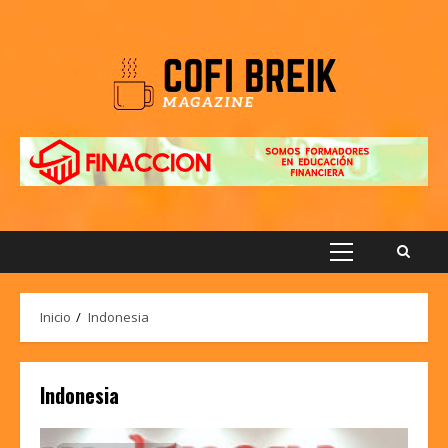
Saltar
al
contenido
Menú
principal
Inicio
Indonesia
Indonesia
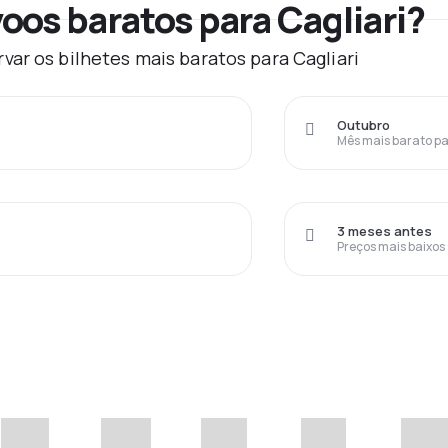
oos baratos para Cagliari?
ar os bilhetes mais baratos para Cagliari
Outubro
Mês mais barato pa
3 meses antes
Preços mais baixos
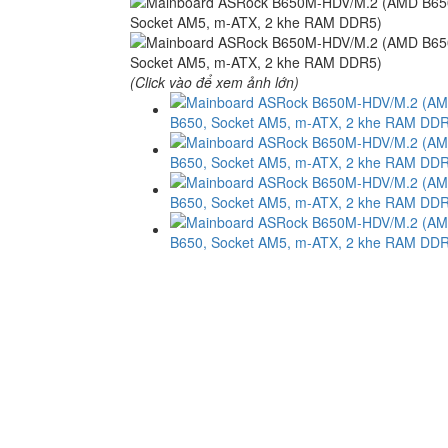
(Click vào để xem ảnh lớn)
• • • • •
- [Exercise instructions]: Every line from the one with "oos baratos para Cagliari?" through the last line of the material gets printed exactly, and nothing more. Omit the pictures.

- [Result]:
oos baratos para Cagliari?
ar os bilhetes mais baratos para Cagliari
Outubro
Mês mais barato pa
3 meses antes
Preços mais baixos
(Click vào để xem ảnh lớn)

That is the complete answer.